(Bloomberg) -- Bill Gates-backed TerraPower LLC raised at least $750 million to advance efforts to develop small-scale nuclear reactors, including a major investment from South Korean conglomerate SK Group.

SK will invest $250 million to add a stake in the technology developer, which aims to commercialize smaller and cheaper designs than conventional nuclear plants, the companies said Monday in separate statements.

“Nuclear will become a vital part of our energy transition,” Kim Moohwan, executive vice president of a green investment center at SK Inc., the holding company of SK Group, said in an interview. “In terms of safety, economic viability and applicability of the technology, TerraPower’s smaller reactors stand out the most to us.” 

Bellevue, Washington-based TerraPower, founded by Gates in 2006, will use proceeds of the funding round to continue development of advanced nuclear technology, and on work to use nuclear isotopes to develop new cancer drugs, the company said in its statement.

Can Small Nuclear Reactors Really Help The Climate?: QuickTake

Efforts to advance small modular reactors, known as SMRs, have been gaining global momentum as nations increasingly look to nuclear power as a key tool in tackling climate change, and aim to lower the huge costs of existing plants. Nuclear capacity may need to double for nations to achieve net-zero emissions by mid-century, according to the International Energy Agency.

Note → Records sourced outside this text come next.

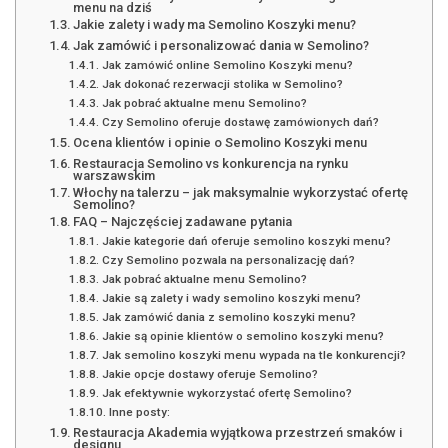
menu na dziś
Jakie zalety i wady ma Semolino Koszyki menu?
Jak zamówić i personalizować dania w Semolino?
Jak zamówić online Semolino Koszyki menu?
Jak dokonać rezerwacji stolika w Semolino?
Jak pobrać aktualne menu Semolino?
Czy Semolino oferuje dostawę zamówionych dań?
Ocena klientów i opinie o Semolino Koszyki menu
Restauracja Semolino vs konkurencja na rynku
warszawskim
Włochy na talerzu – jak maksymalnie wykorzystać ofertę
Semolino?
FAQ – Najczęściej zadawane pytania
Jakie kategorie dań oferuje semolino koszyki menu?
Czy Semolino pozwala na personalizację dań?
Jak pobrać aktualne menu Semolino?
Jakie są zalety i wady semolino koszyki menu?
Jak zamówić dania z semolino koszyki menu?
Jakie są opinie klientów o semolino koszyki menu?
Jak semolino koszyki menu wypada na tle konkurencji?
Jakie opcje dostawy oferuje Semolino?
Jak efektywnie wykorzystać ofertę Semolino?
Inne posty:
Restauracja Akademia wyjątkowa przestrzeń smaków i
designu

TerraPower’s planned reactors are intended to be manufactured in factories and delivered to approved sites, cutting costs and avoiding potential construction delays. A first test plant is being developed at a shuttered coal site in Wyoming and set to go into service in 2028. Globally, more than 70 SMRs are under development, according to the International Atomic Energy Agency.

Based on market research, SK expects smaller reactors will account for more than half of the global nuclear fleet by 2050, said Kim, whose office is focused on long-term investments and on efforts to cut the conglomerate’s carbon footprint.